Há de se entender que o conceito de “nacionalidade” e de “Estado” ainda eram embrionários. A nobreza européia não nutria vínculos nacionais para com seus povos, mas tão somente vínculos familiares e dinásticos para com seus pares. Isso porque cada território de um senhor feudal possuía uma lei própria em que poderia reger sua cidade ou vila, e a relação de suserania e vassalagem, que consignava deveres mútuos entre a coroa e a aristocracia, implicava limitações ao poder do reino. A dúbia lealdade dos nobres portugueses com a Coroa tinha a ver com a idéia de que a influência castelhana enfraqueceria a monarquia portuguesa, e isso daria plenas forças para que a aristocracia controlasse o rei. Daí a entender que a “alta traição” da nobreza portuguesa não estava ligado a um conceito nacional e sim na quebra de lealdade na figura do rei. Se havia uma chamada “razão de Estado”, um termo impróprio na Idade Média, era na pessoa exclusiva do rei. Sabia-o bem Dom João II que não poderia confiar nos seus pares aristocráticos. E a tendência para enfraquecê-los, visava simplesmente limitar a ação política deles.
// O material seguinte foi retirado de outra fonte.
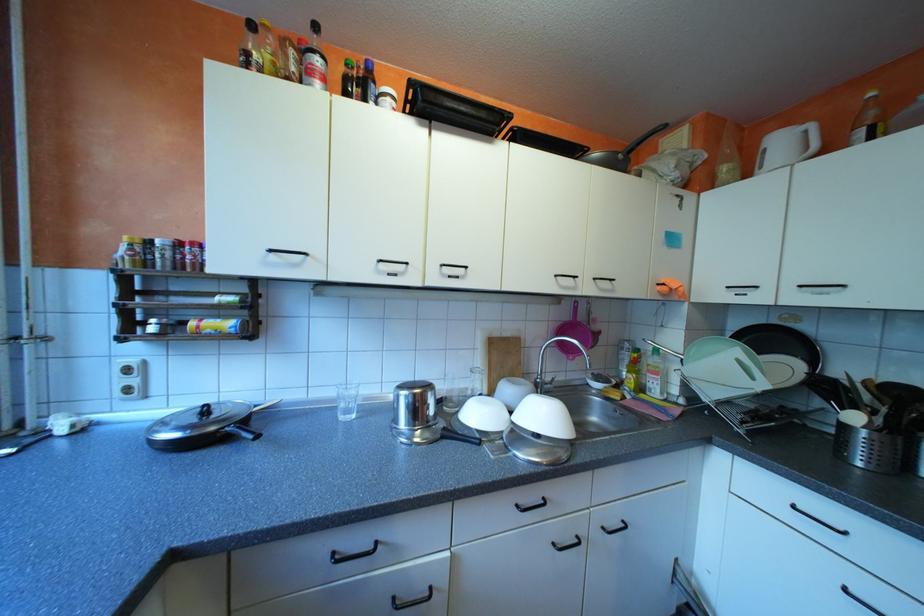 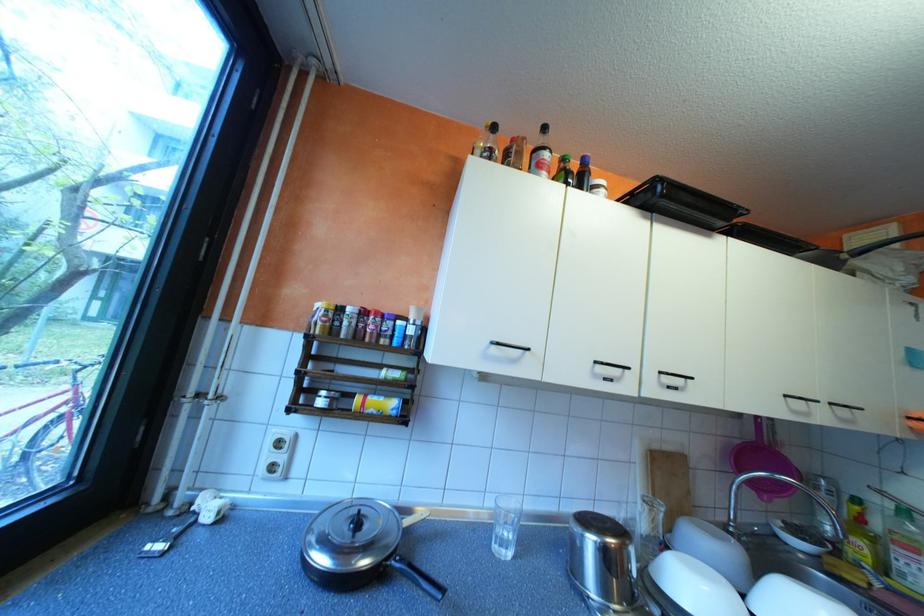 Where in the second image is the point corresponding to (567,275) from the first image?

(797, 395) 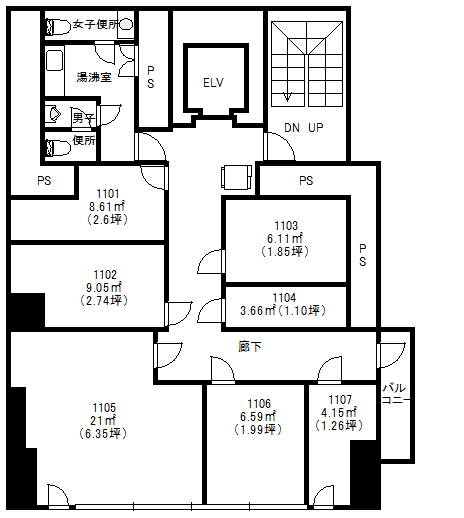 Locate an element on the screen. toilets is located at coordinates (57, 27), (63, 149). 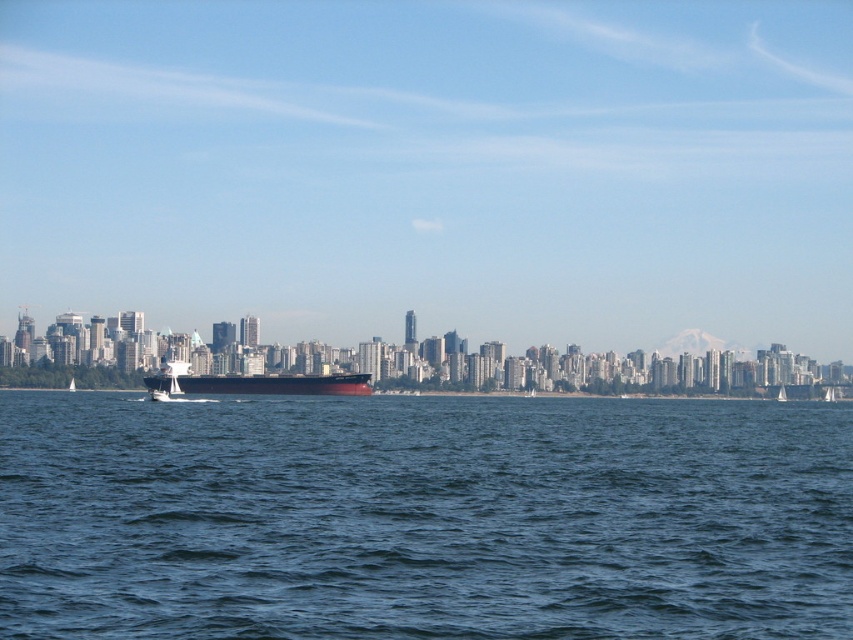 You are a photographer planning to capture the city skyline reflected in the blue water at center. However, the smooth black ship at center might block the reflection. Based on their heights, will the ship obscure the reflection of the skyline in the water?

The blue water at center has a greater height compared to the smooth black ship at center. Since the water is higher, the ship would not block the reflection of the skyline in the water.

You are a photographer standing on a pier and want to capture both the blue water at center and the smooth black ship at center in your shot. Based on their positions, which one will appear larger in the photo?

The blue water at center will appear larger in the photo because it is closer to the viewer than the smooth black ship at center.

You are standing on the dock and see two points in the water. The first point is at coordinate point(264,570) and the second is at point(206,380). Which point is closer to you?

Point(264,570) is closer to the viewer than point(206,380). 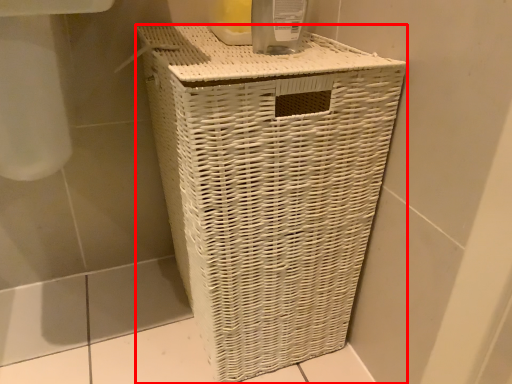 Question: From the image's perspective, what is the correct spatial relationship of waste container (annotated by the red box) in relation to glass jar?

Choices:
 (A) below
 (B) above

Answer: (A) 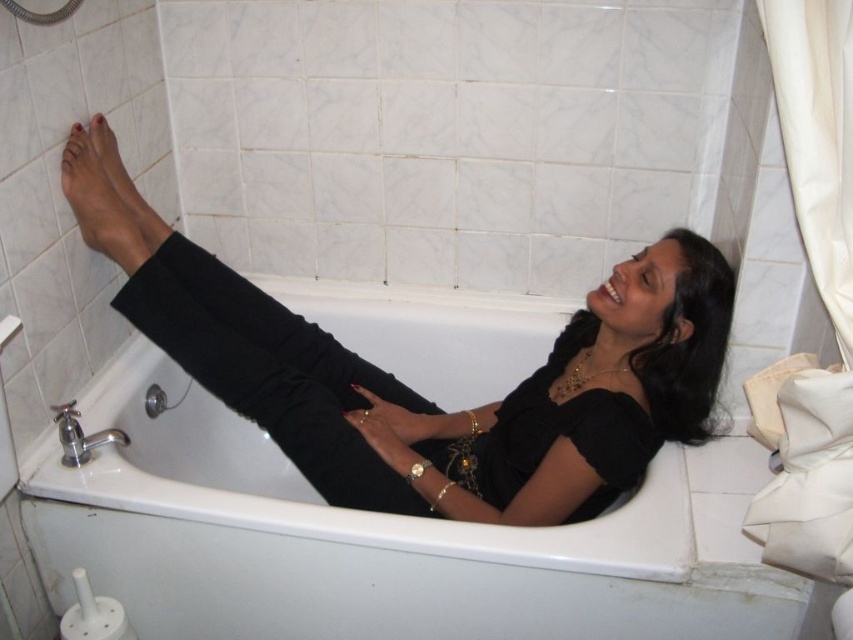 How much distance is there between white glossy bathtub at center and matte black foot at upper left?

20.25 inches

Which of these two, white glossy bathtub at center or matte black foot at upper left, stands taller?

Standing taller between the two is white glossy bathtub at center.

At what (x,y) coordinates should I click in order to perform the action: click on white glossy bathtub at center. Please return your answer as a coordinate pair (x, y). The height and width of the screenshot is (640, 853). Looking at the image, I should click on (315, 536).

In the scene shown: Is black matte pants at center shorter than matte skin foot at upper left?

In fact, black matte pants at center may be taller than matte skin foot at upper left.

Measure the distance between black matte pants at center and camera.

4.26 feet

At what (x,y) coordinates should I click in order to perform the action: click on black matte pants at center. Please return your answer as a coordinate pair (x, y). This screenshot has height=640, width=853. Looking at the image, I should click on (461, 410).

Measure the distance between point (448, 348) and camera.

A distance of 6.22 feet exists between point (448, 348) and camera.

Between white glossy bathtub at center and matte skin foot at upper left, which one has less height?

Standing shorter between the two is matte skin foot at upper left.

Does point (508, 577) come in front of point (128, 204)?

That is True.

Where is `white glossy bathtub at center`? This screenshot has height=640, width=853. white glossy bathtub at center is located at coordinates (315, 536). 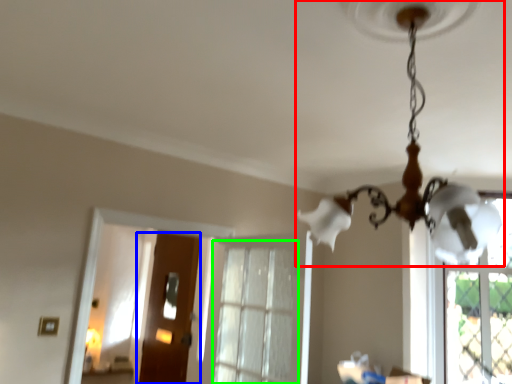 Question: Estimate the real-world distances between objects in this image. Which object is farther from lamp (highlighted by a red box), door (highlighted by a blue box) or window (highlighted by a green box)?

Choices:
 (A) door
 (B) window

Answer: (A) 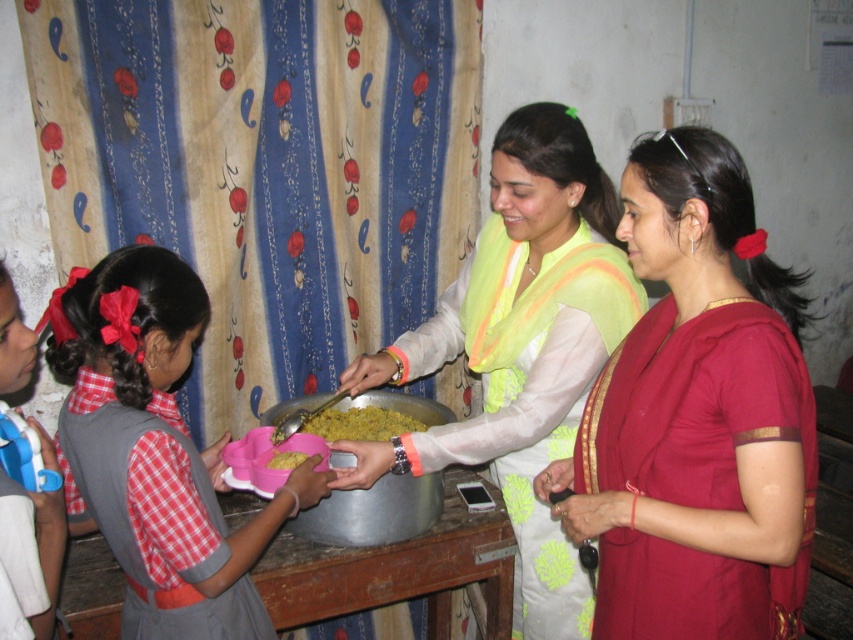 You are at the communal meal scene. You need to place a new decorative item on the table. Where exactly should you put it so that it is centered between the pink plastic tray at center and the large metal pot? Please provide coordinates in the format of point coordinates like point (374, 513).

The pink plastic tray at center is located at point (374, 513). To center the decorative item between it and the large metal pot, calculate the midpoint between these two points. However, the exact coordinates of the large metal pot are not provided, so precise placement requires knowing its position.

You are organizing a small event and need to place two sarees, the maroon silk saree at center and the light green silk saree at center, on a table. The table is only 12 inches wide. Can both sarees fit side by side on the table without overlapping?

The distance between the maroon silk saree at center and the light green silk saree at center is 13.24 inches. Since the table is only 12 inches wide, the sarees cannot fit side by side without overlapping. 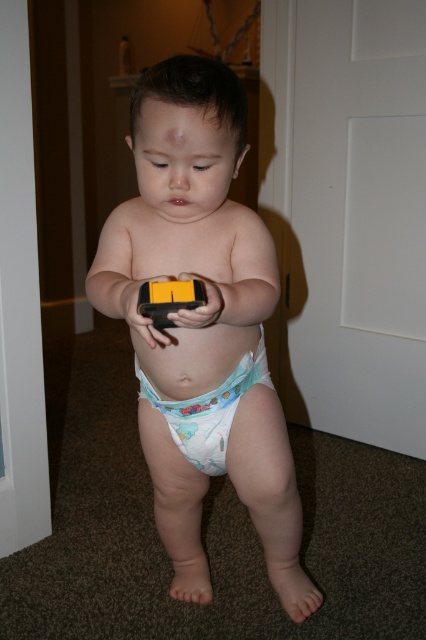 Can you confirm if white fabric diaper at center is positioned above yellow plastic remote at center?

Incorrect, white fabric diaper at center is not positioned above yellow plastic remote at center.

Identify the location of white fabric diaper at center. Image resolution: width=426 pixels, height=640 pixels. (209, 412).

Which is in front, point (256, 360) or point (167, 292)?

Point (167, 292) is in front.

The image size is (426, 640). In order to click on white fabric diaper at center in this screenshot , I will do `click(209, 412)`.

In the scene shown: Can you confirm if white cloth diaper at center is positioned below white fabric diaper at center?

Correct, white cloth diaper at center is located below white fabric diaper at center.

Who is shorter, white cloth diaper at center or white fabric diaper at center?

white fabric diaper at center is shorter.

Who is more forward, (x=169, y=269) or (x=221, y=397)?

Positioned in front is point (x=169, y=269).

Locate an element on the screen. white cloth diaper at center is located at coordinates (201, 324).

Can you confirm if white cloth diaper at center is positioned to the right of yellow plastic remote at center?

Incorrect, white cloth diaper at center is not on the right side of yellow plastic remote at center.

Locate an element on the screen. The image size is (426, 640). white cloth diaper at center is located at coordinates (201, 324). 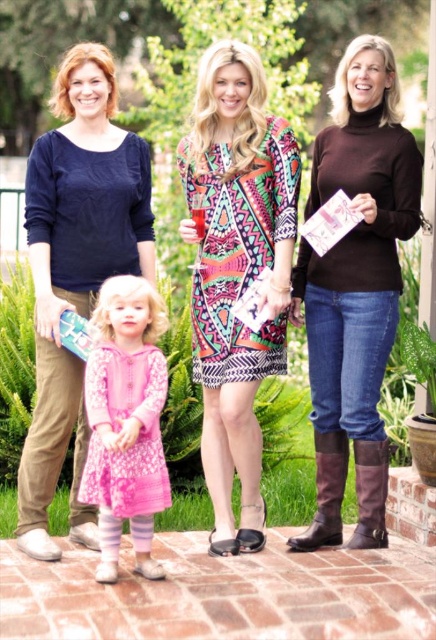 Question: Which object appears closest to the camera in this image?

Choices:
 (A) pink satin dress at lower left
 (B) brown leather boot at lower right

Answer: (A)

Question: Which point appears farthest from the camera in this image?

Choices:
 (A) (316, 436)
 (B) (348, 157)
 (C) (360, 513)
 (D) (106, 545)

Answer: (A)

Question: Is pink satin dress at lower left thinner than leather boots at lower right?

Choices:
 (A) yes
 (B) no

Answer: (B)

Question: Does printed fabric dress at center lie in front of leather boots at lower right?

Choices:
 (A) no
 (B) yes

Answer: (B)

Question: Considering the real-world distances, which object is closest to the pink satin dress at lower left?

Choices:
 (A) brown turtleneck sweater at center
 (B) brown leather boot at lower right
 (C) leather boots at lower right
 (D) printed fabric dress at center

Answer: (D)

Question: From the image, what is the correct spatial relationship of printed fabric dress at center in relation to matte navy blue blouse at left?

Choices:
 (A) right
 (B) left

Answer: (A) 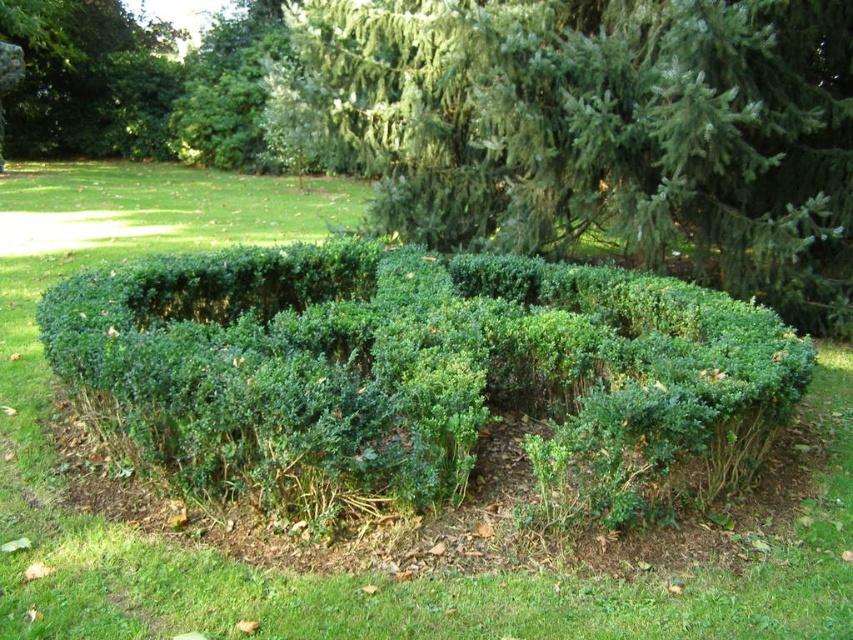 Question: Which is farther from the green leafy tree at center?

Choices:
 (A) green leafy bush at upper left
 (B) green leafy hedge at center

Answer: (A)

Question: Does green leafy tree at center appear under green leafy bush at upper left?

Choices:
 (A) yes
 (B) no

Answer: (A)

Question: Which of the following is the closest to the observer?

Choices:
 (A) green leafy tree at center
 (B) green leafy hedge at center

Answer: (B)

Question: Which object is farther from the camera taking this photo?

Choices:
 (A) green leafy bush at upper left
 (B) green leafy tree at center
 (C) green leafy hedge at center

Answer: (A)

Question: Can you confirm if green leafy tree at center is positioned to the right of green leafy bush at upper left?

Choices:
 (A) yes
 (B) no

Answer: (A)

Question: Is green leafy tree at center to the left of green leafy bush at upper left from the viewer's perspective?

Choices:
 (A) no
 (B) yes

Answer: (A) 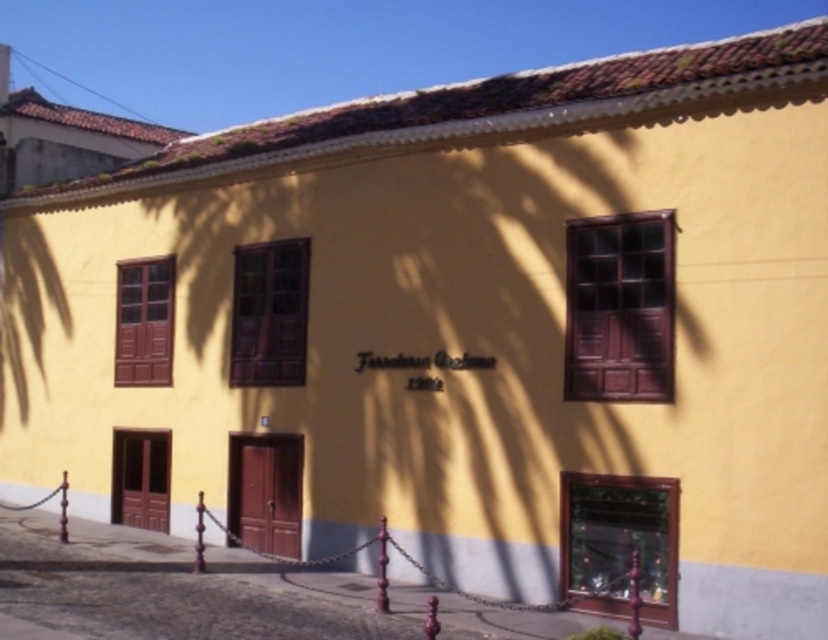 You are standing in front of the two story building and want to know which of the two points, point [621,364] or point [301,314], is closer to you. Which one is closer?

Point [621,364] is closer to the viewer than point [301,314].

You are standing in front of the Ferreteria Orde?o building and notice two windows. One is the matte brown wooden window at center and the other is the matte wood window at left. Which of these two windows is positioned more to the right side of the building?

The matte brown wooden window at center is positioned more to the right side of the building compared to the matte wood window at left.

You are a painter who needs to place a ladder between the matte brown wooden window at center and the matte wood window at left to paint the building. The ladder is 3 meters long. Will the ladder fit between them?

The distance between the matte brown wooden window at center and the matte wood window at left is 2.78 meters, so the 3 meter ladder will fit between them since it is longer than the distance between the two windows. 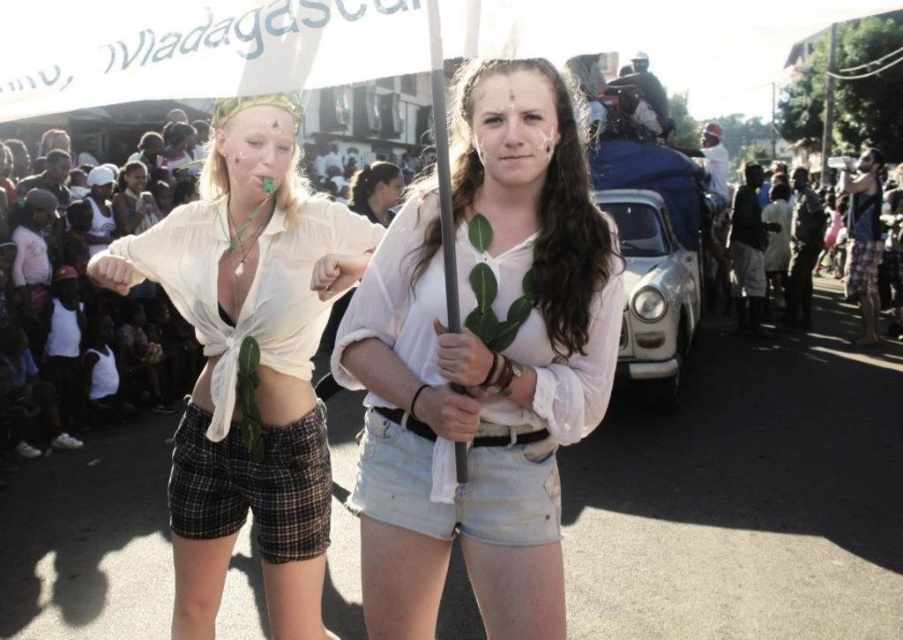 You are standing at the origin point in the street scene. There are two points marked in the image. The first point is at coordinates point (x=576, y=150) and the second point is at point (x=360, y=241). If you were to walk from the origin towards the first point, would you pass by the second point before reaching the first one?

Since point (x=576, y=150) is in front of point (x=360, y=241), walking towards the first point would mean you encounter it before the second point. Therefore, you would not pass the second point before reaching the first one.

You are a photographer positioned at the center of the street. You want to take a photo that includes both the white cotton shirt at center and the dark skin people at right. Given that your camera has a maximum focus range of 10 meters, will you be able to capture both subjects in focus?

The distance between the white cotton shirt at center and the dark skin people at right is 10.05 meters. Since the camera can only focus up to 10 meters, the subjects are slightly out of the focus range. Therefore, you won cannot capture both in focus.

You are a photographer trying to capture a photo of both the white cotton shirt at center and the dark skin people at right. Since you want to ensure both are in focus, which one should you focus on first to maximize clarity?

You should focus on the white cotton shirt at center first because it is closer to the viewer than the dark skin people at right. By focusing on the closer object, the depth of field may extend to include the farther object, ensuring both are in focus. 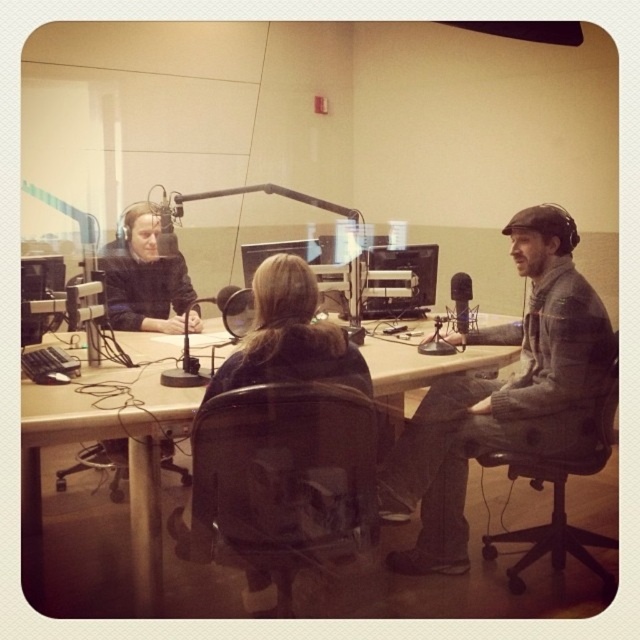 You are a guest in the radio studio and need to adjust your headphones and microphone. Based on the scene, where should you look to find the matte black headphones at left and the matte black microphone at center?

The matte black headphones at left are located to the left of the matte black microphone at center.

You are a technician in the radio studio and need to adjust the matte black headphones at left. Considering your arm reaches 3 feet, can you reach them without moving your chair?

The matte black headphones at left are 8.99 feet away from the viewer. Since your arm reaches 3 feet, you cannot reach them without moving your chair.

You are a guest speaker entering the radio studio and need to place your notes on the wooden table at center. However, there are matte black headphones at left on the table. Can you fit your notes between them without moving the headphones?

The wooden table at center and matte black headphones at left are 15.87 inches apart, so yes, there is enough space to place your notes between them without moving the headphones. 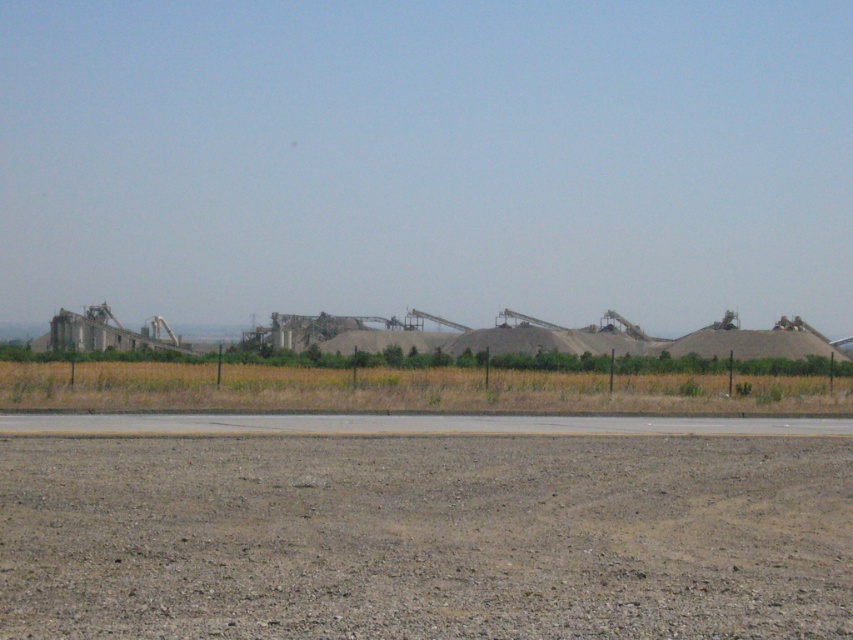 Question: Which of the following is the closest to the observer?

Choices:
 (A) (154, 413)
 (B) (804, 532)

Answer: (B)

Question: Does brown gravelly dirt at lower center appear over gray asphalt runway at center?

Choices:
 (A) no
 (B) yes

Answer: (B)

Question: Is brown gravelly dirt at lower center positioned behind gray asphalt runway at center?

Choices:
 (A) yes
 (B) no

Answer: (B)

Question: Which point is farther to the camera?

Choices:
 (A) (589, 422)
 (B) (718, 545)

Answer: (A)

Question: In this image, where is brown gravelly dirt at lower center located relative to gray asphalt runway at center?

Choices:
 (A) above
 (B) below

Answer: (A)

Question: Which point is closer to the camera?

Choices:
 (A) brown gravelly dirt at lower center
 (B) gray asphalt runway at center

Answer: (A)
O rei, através de seus espiões, descobre uma correspondência secreta entre Dom Fernando, Duque de Bragança e os Reis Católicos Isabel e Fernando, visando conspirar contra seu reino. Nas cartas, o duque declarava-se hostil à política real e chamava-a de “tirana”, e suas opiniões, conhecidas pelos inimigos castelhanos, foram intoleráveis a Dom João II. Isso porque se falava de rumores de uma suposta invasão contra o reino de Portugal. Em 1483, Dom Fernando foi preso por traição, julgado e decapitado em praça pública na cidade de Évora. A família de Bragança foi banida de seus títulos, suas terras foram confiscadas e anexadas à propriedade da Coroa e o herdeiro do ducado, Dom Jaime, ainda criança, foi exilado pra Castela.

Porém, não foi a única conspiração. O homem mais poderoso de Portugal, depois do Duque de Bragança, era Dom Diogo, Duque de Viseu, primo e cunhado do rei, beneficiário do título ducal de Viseu, pelo infante Dom Henrique, seu tio. Desgostoso com a política real, o duque idealizou uma conspiração para assassinar Dom João. Numa audiência no palácio, o Dom Diogo é chamado à presença do monarca e quando aparece, é morto a punhaladas pelo próprio rei. Muitos outros conspiradores são impiedosamente executados, como o bispo de Évora, que é encontrado morto na prisão, envenenado.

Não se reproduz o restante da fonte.